It’s hard to feel safe being aware of your body when you’re in pain. And if your Drill Sgt., with his intrusive ideation, has gotten you there, you may have convinced yourself that you have some life-threatening illness, and it is better not to know. And so you eat to numb from the pain and from the fear/anxiety that those scary thoughts of death and doom trigger.

Also, many of us who use food to cope, whether we restrict or binge or purge, are certain it shows. We assume that others can tell we binged or purged or didn’t eat and we feel exposed and fraudulent. This makes us insecure and likely to put ourselves beneath others in our minds and in the world, leading often to unsatisfying relationships and to feeling overrun and taken advantage of in every area of our lives.

Self-care is a key element of self-esteem.

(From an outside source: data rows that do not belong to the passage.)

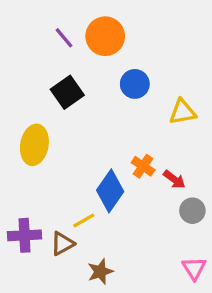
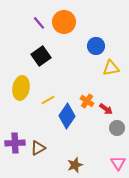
blue circle: (135, 84) -> (96, 46), moved
yellow line: (84, 221) -> (48, 100), moved
brown star: (100, 272) -> (75, 165), moved

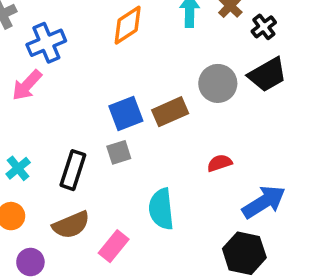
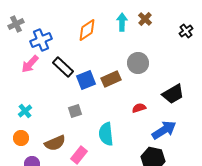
black cross: (264, 27) -> (186, 31), moved
black trapezoid: (267, 75) -> (173, 94), moved
gray square: (119, 152) -> (75, 111), moved
black rectangle: (73, 170) -> (63, 67), moved, turned -65

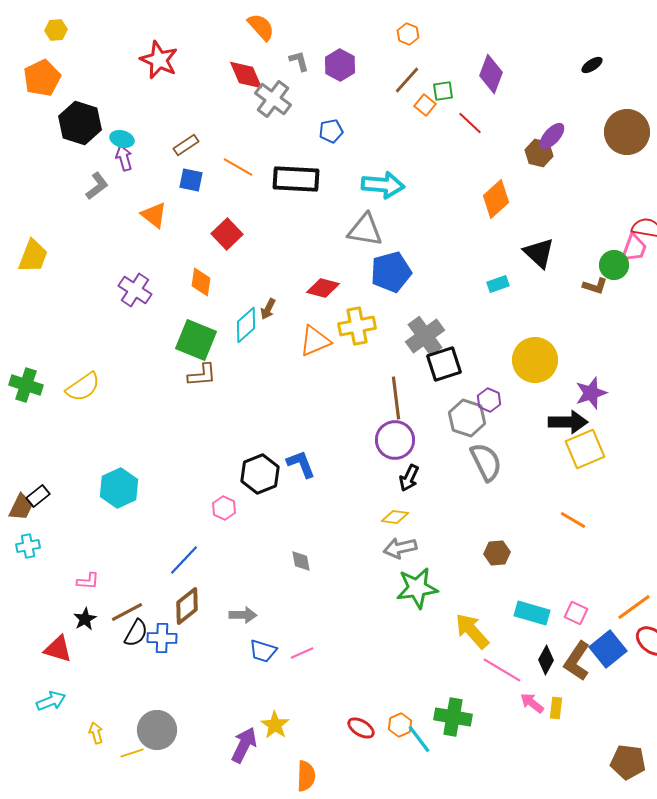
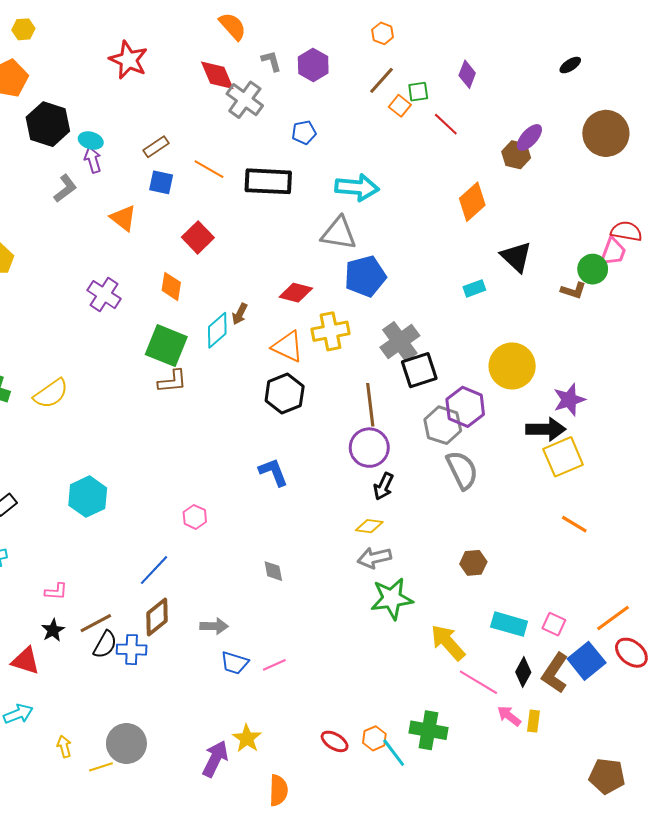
purple diamond: (491, 74) -> (467, 74), size x0.7
orange triangle: (315, 341) -> (288, 347), turned 48
purple hexagon: (489, 400) -> (465, 407), size x1.6
black hexagon: (260, 474) -> (285, 394), moved
orange line: (573, 520) -> (574, 524), moved

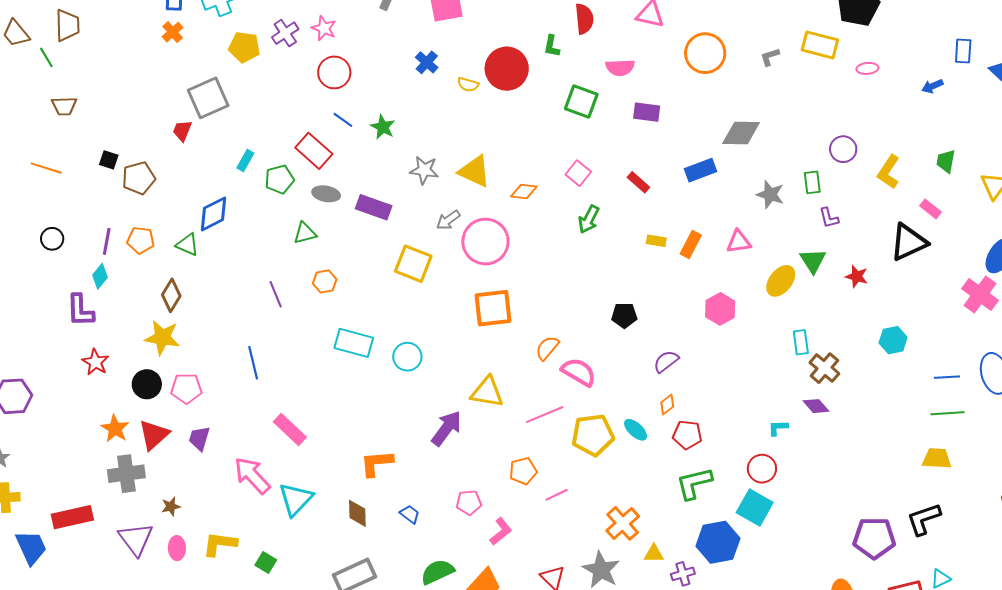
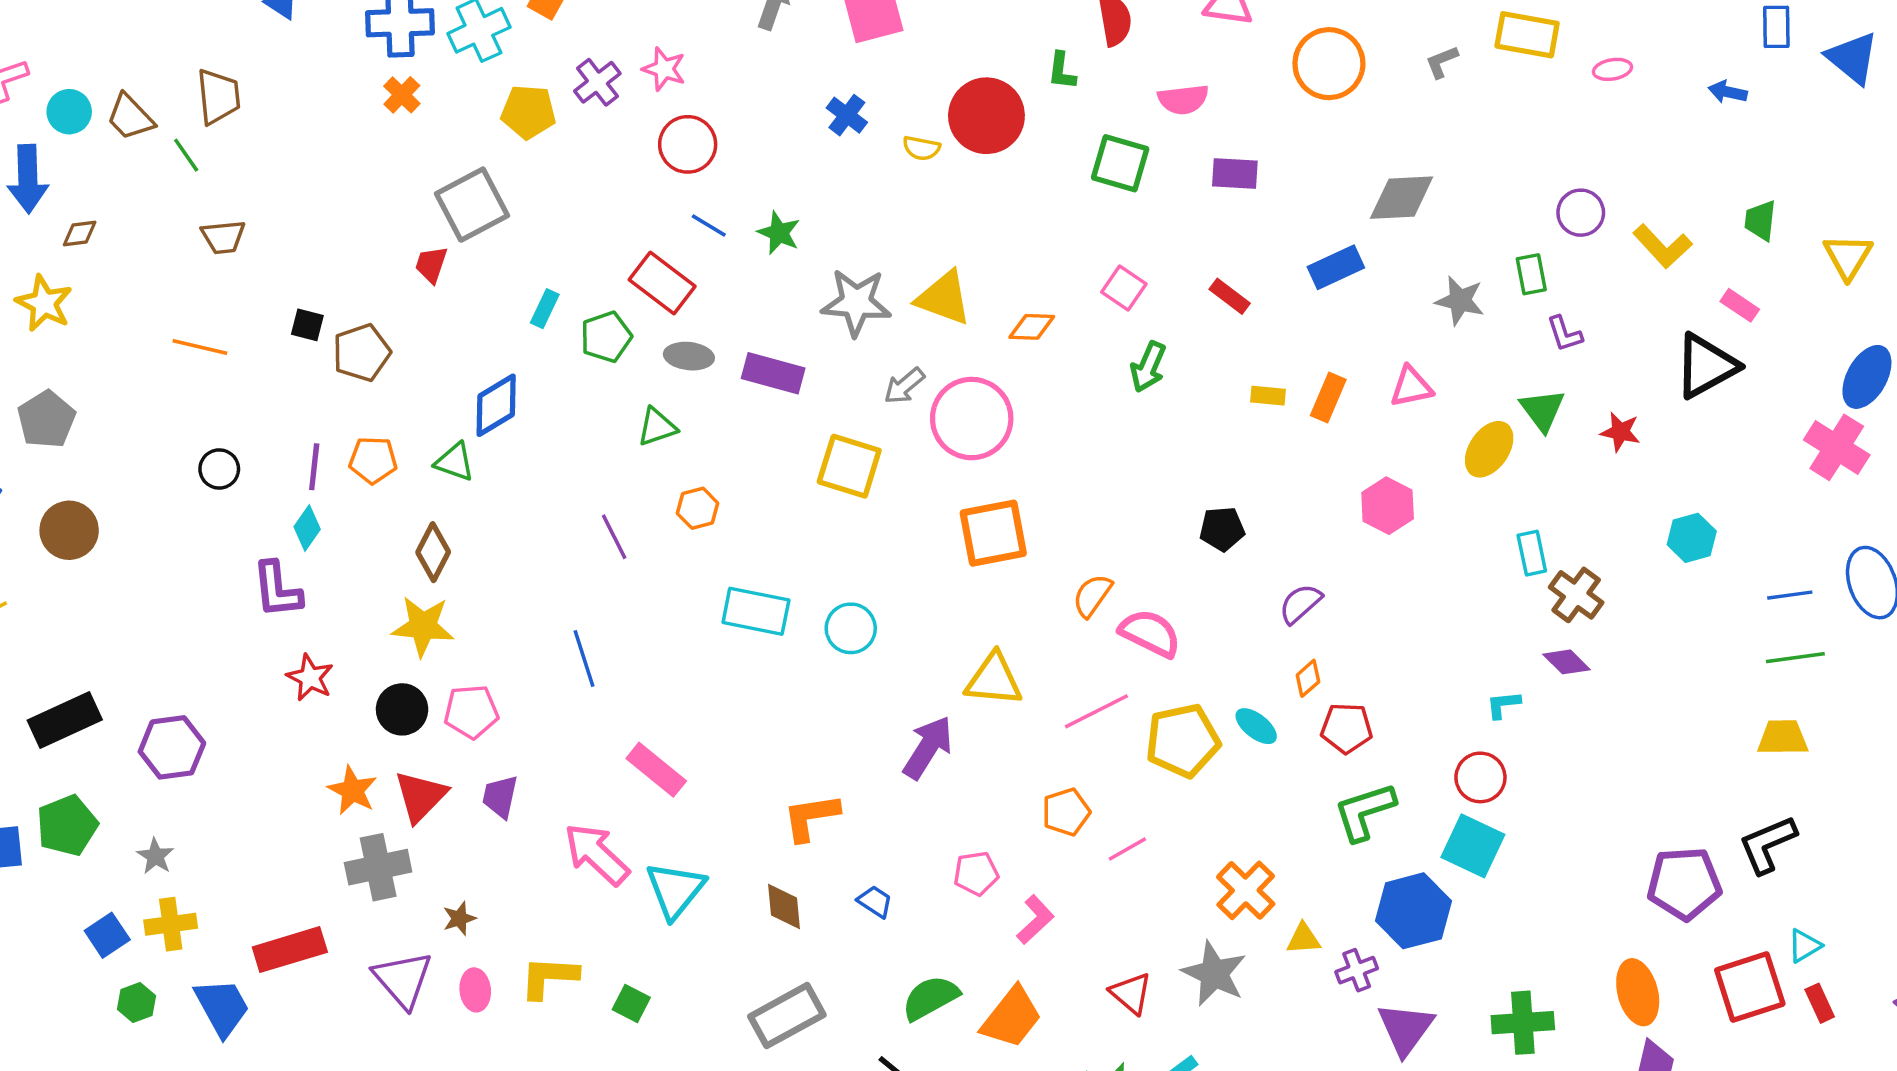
blue arrow: (932, 86) -> (1728, 92), turned 40
gray star: (424, 170) -> (856, 302), size x1.4
yellow L-shape: (889, 172) -> (1662, 246), turned -72

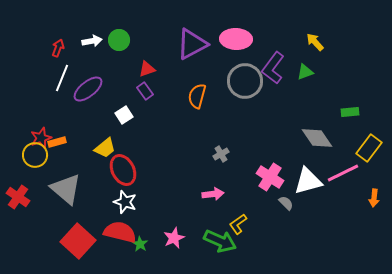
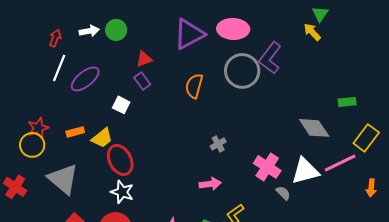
green triangle: (305, 72) -> (320, 14), moved, turned -36
white square: (124, 115) -> (121, 105), turned -30
orange rectangle: (57, 142) -> (75, 132), moved

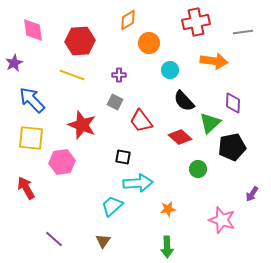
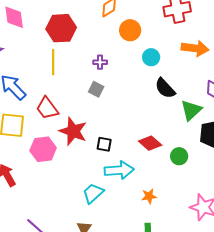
yellow line: (72, 75) -> (53, 62), turned 70
red trapezoid: (141, 121) -> (47, 108), moved
red star: (82, 125) -> (73, 131), moved
red diamond: (180, 137) -> (150, 143), moved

You can’t expect to feel good about yourself and have confidence in yourself if you’re not meeting your basic needs for reasonable nutrition and health. That is why those who restrict as a means of feeling better about themselves only find themselves feeling worse and more anxious and depressed. 

Self-care and self-esteem are linked. If you want to feel good about yourself and to feel safe in relationships and worthy of love you must learn to identify the behaviours and thoughts that keep you stuck feeling anxious and insecure and change those. Then your relationship with food and your weight will naturally shift to a healthy, easy, peaceful, sexy you.

I’m here to help you if you’re ready. Change is simple and speedy when you have simple tools that work and a supportive guide to show you how to apply them.  That’s my whole purpose in being a specialist in this field. I’ve helped thousands of men and women worldwide to get help for binge eating, emotional eating, eating disorders and weight loss that lasts. These tools work equally well for other common coping strategies like drinking, gambling, raging, isolating, procrastinating, internet addiction and more.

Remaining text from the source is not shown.